I enjoy them when they bloom in late spring in my garden...
|Annabelle Hydrangeas change from white to green|
|This is one plant!|
...and in late summer when their colours change and they can be picked and dried. ( Although they can be picked as soon as they bloom, the flowers will wilt after a few days. So I prefer to wait until they feel just right - the petals tend to be firmer - and they last much longer.)
I love hydrangeas so much that I even have good quality, everlasting ( faux ) ones that I mix with dried flowers.
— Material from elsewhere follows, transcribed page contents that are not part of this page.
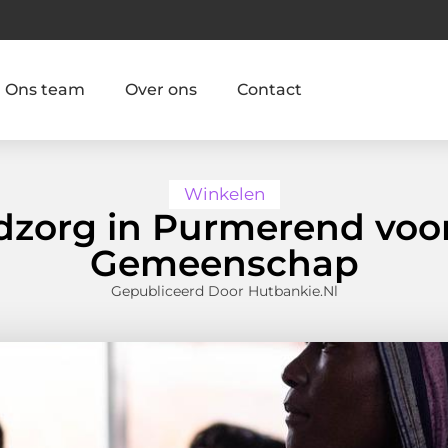
Ons team
Over ons
Contact
Winkelen
zorg in Purmerend voo
Gemeenschap
Gepubliceerd Door Hutbankie.nl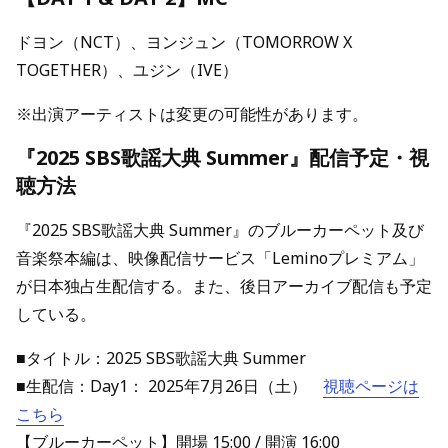
ドヨン（NCT）、ヨンジュン（TOMORROW X
TOGETHER）、ユジン（IVE）
※出演アーティストは変更の可能性があります。
『2025 SBS歌謡大典 Summer』配信予定・視
聴方法
『2025 SBS歌謡大典 Summer』のブルーカーペット及び
音楽祭本編は、映像配信サービス「Leminoプレミアム」
が日本独占生配信する。また、後日アーカイブ配信も予定
している。
■タイトル：2025 SBS歌謡大典 Summer
■生配信：Day1： 2025年7月26日（土）
視聴ページは
こちら
【ブルーカーペット】開場 15:00 / 開演 16:00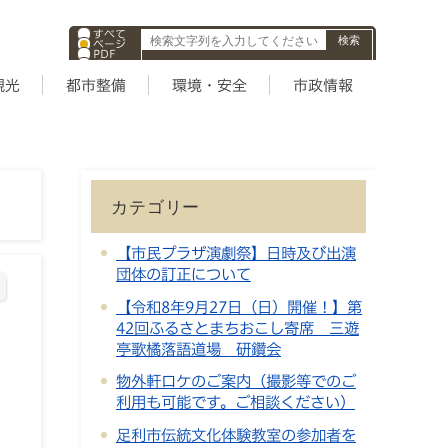
すべて
ページ
PDF
ID
観光
都市整備
環境・安全
市政情報
カテゴリー
【市民プラザ演劇祭】日時及び出演
団体の訂正について
【令和8年9月27日（日）開催！】第
42回ふるさとまちおこし寄席 三遊
亭歌橘落語道場 研鑽会
物外軒ロケのご案内（撮影等でのご
利用も可能です。ご相談ください）
足利市伝統文化体験教室の参加者を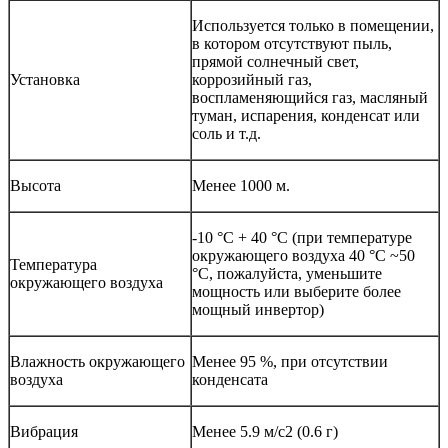
Используется только в помещении,
в котором отсутствуют пыль,
прямой солнечный свет,
Установка
коррозийный газ,
воспламеняющийся газ, масляный
туман, испарения, конденсат или
соль и т.д.
Высота
Менее 1000 м.
-10 °С + 40 °С (при температуре
окружающего воздуха 40 °C ~50
Температура
°C, пожалуйста, уменьшите
окружающего воздуха
мощность или выберите более
мощный инвертор)
Влажность окружающего
Менее 95 %, при отсутствии
воздуха
конденсата
Вибрация
Менее 5.9 м/с2 (0.6 г)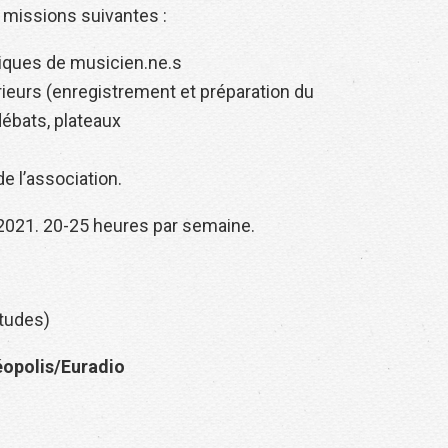
s missions suivantes :
tiques de musicien.ne.s
ieurs (enregistrement et préparation du
ébats, plateaux
e l’association.
 2021. 20-25 heures par semaine.
études)
éopolis/Euradio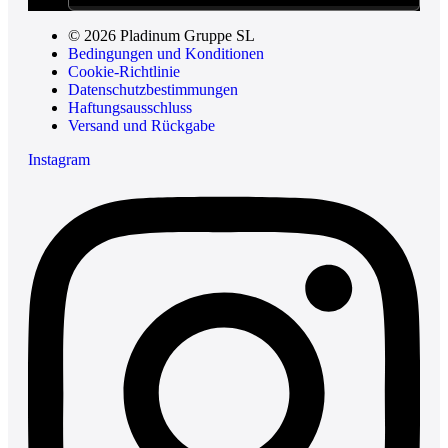
© 2026 Pladinum Gruppe SL
Bedingungen und Konditionen
Cookie-Richtlinie
Datenschutzbestimmungen
Haftungsausschluss
Versand und Rückgabe
Instagram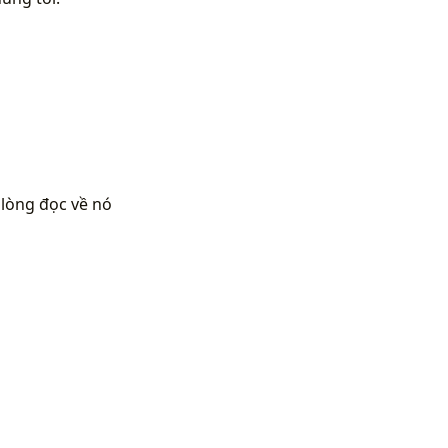
 lòng đọc về nó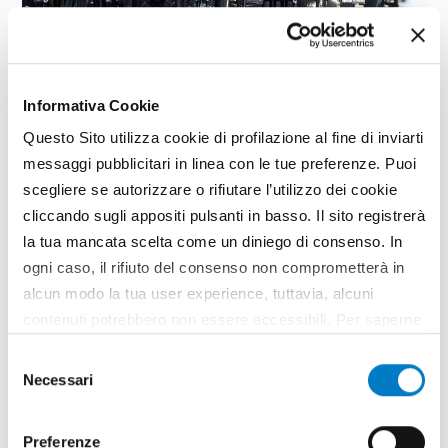
PRIMO PIANO
Informativa Cookie
Macchine agricole, produzione
Questo Sito utilizza cookie di profilazione al fine di inviarti
italiana in calo nel 2024
messaggi pubblicitari in linea con le tue preferenze. Puoi
scegliere se autorizzare o rifiutare l’utilizzo dei cookie
cliccando sugli appositi pulsanti in basso. Il sito registrerà
la tua mancata scelta come un diniego di consenso. In
ogni caso, il rifiuto del consenso non comprometterà in
alcun modo la tua user experience, tuttavia, alcuni
contenuti potrebbero non essere accessibili. Per saperne
di più sui cookie e decidere se acconsentire oppure no
Selezione
all’utilizzo di tutti, o solamente di alcuni di essi, ti
Necessari
del
invitiamo a consultare la nostra
Cookie Policy
.
consenso
Preferenze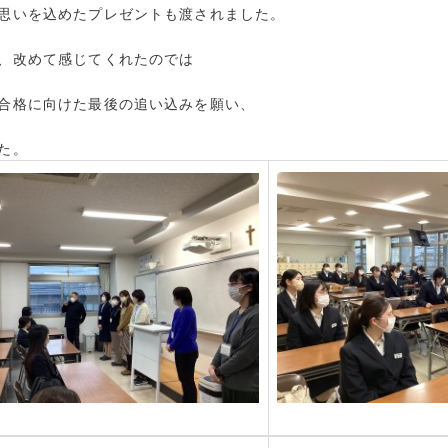
思いを込めたプレゼントも渡されました。
、改めて感じてくれたのでは
合格に向けた最後の追い込みを願い、
た。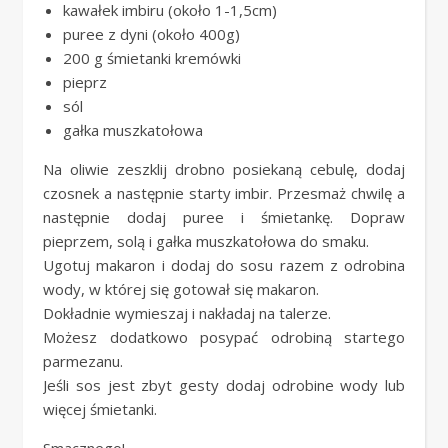
kawałek imbiru (około 1-1,5cm)
puree z dyni (około 400g)
200 g śmietanki kremówki
pieprz
sól
gałka muszkatołowa
Na oliwie zeszklij drobno posiekaną cebulę, dodaj
czosnek a następnie starty imbir. Przesmaż chwilę a
następnie dodaj puree i śmietankę. Dopraw
pieprzem, solą i gałka muszkatołowa do smaku.
Ugotuj makaron i dodaj do sosu razem z odrobina
wody, w której się gotował się makaron.
Dokładnie wymieszaj i nakładaj na talerze.
Możesz dodatkowo posypać odrobiną startego
parmezanu.
Jeśli sos jest zbyt gesty dodaj odrobine wody lub
więcej śmietanki.
Smacznego!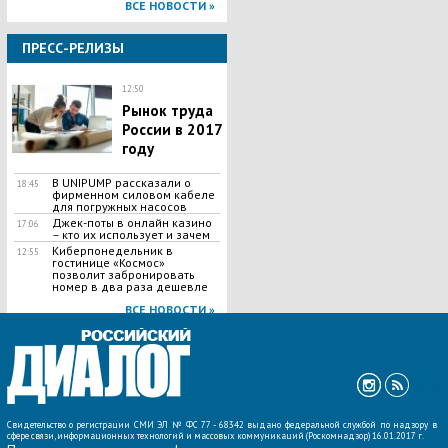
ВСЕ НОВОСТИ »
ПРЕСС-РЕЛИЗЫ
12:50
Рынок труда
России в 2017
году
В UNIPUMP рассказали о
18:45
фирменном силовом кабеле
для погружных насосов
Джек-поты в онлайн казино
17:06
– кто их использует и зачем
Киберпонедельник в
12:55
гостинице «Космос»
позволит забронировать
номер в два раза дешевле
ВСЕ НОВОСТИ »
Свидетельство о регистрации СМИ ЭЛ № ФС 77 - 68342 выдано федеральной службой по надзору в
сфере связи, информационных технологий и массовых коммуникаций (Роскомнадзор) 16.01.2017 г.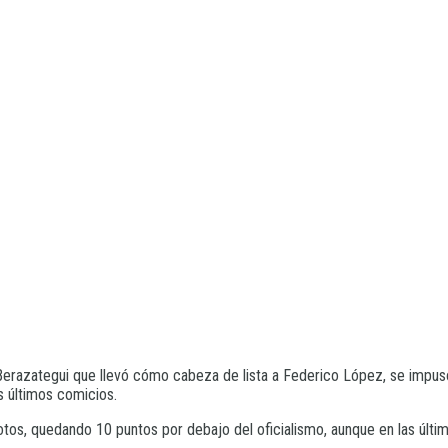
 Berazategui que llevó cómo cabeza de lista a Federico López, se impus
os últimos comicios.
votos, quedando 10 puntos por debajo del oficialismo, aunque en las últ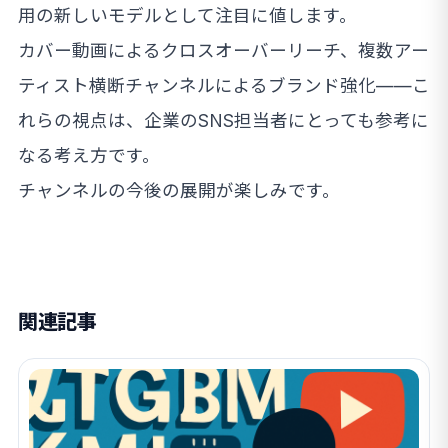
用の新しいモデルとして注目に値します。
カバー動画によるクロスオーバーリーチ、複数アー
ティスト横断チャンネルによるブランド強化——こ
れらの視点は、企業のSNS担当者にとっても参考に
なる考え方です。
チャンネルの今後の展開が楽しみです。
関連記事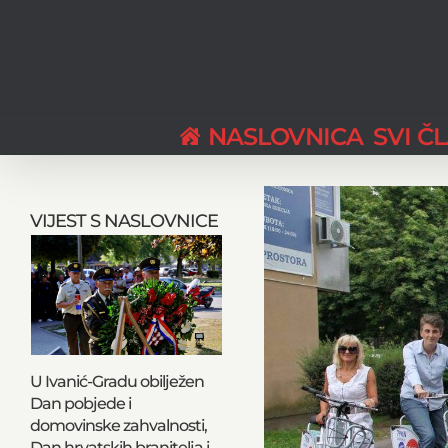
Skip
to
content
NASLOVNICA
SVI Č
View
Larger
VIJEST S NASLOVNICE
Image
U Ivanić-Gradu obilježen
Dan pobjede i
domovinske zahvalnosti,
Dan hrvatskih branitelja i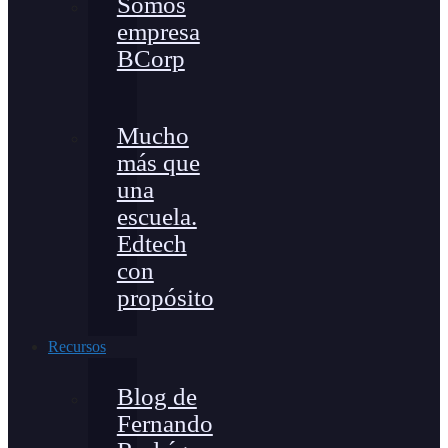
Somos
empresa
BCorp
Mucho
más que
una
escuela.
Edtech
con
propósito
Recursos
Blog de
Fernando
|Dried and faux mixed together|
Annabelle hydrangeas start out very white and gradually turn the most bright green. Once picked, I remove the leaves and place them in vases with just a bit of water in the bottom. They dry beautifully and retain their vibrant colour.
|Vases of Annabelle hydrangeas on my mantle|
And if you leave the Annabelle flowers on the plant long enough, they will turn brown. While some people might not care for brown flowers, they can make a fantastic centrepiece when arranged in a basket. I also like to use the brown ones for a fall centrepiece. And if left and not pruned in the fall, the flowers add some textural interest in a winter garden.
|On a stone fireplace mantle at my sister's cottage|
Another variety, Peegee Hydrangeas, have a cone shaped flower head. They look nice in a tall vase as well as cut short and clustered together.
|Peegees in my front hall|
I also love white hydrangeas. One of my most favourite bouquets featured pure white hydrangeas. A few years ago, we had an amazing party to celebrate our 25th wedding anniversary and my dear friend, Vicki made a bouquet for me using pink peonies ( my second favourite flower due to their gorgeous scent) and white hydrangeas. It was such a special surprise and I loved carrying a bouquet just like I did as a bride.
We are very lucky to have a climate that allows for these beautiful flowers to grow in our gardens. Thank you Mother Nature for Hydrangeas!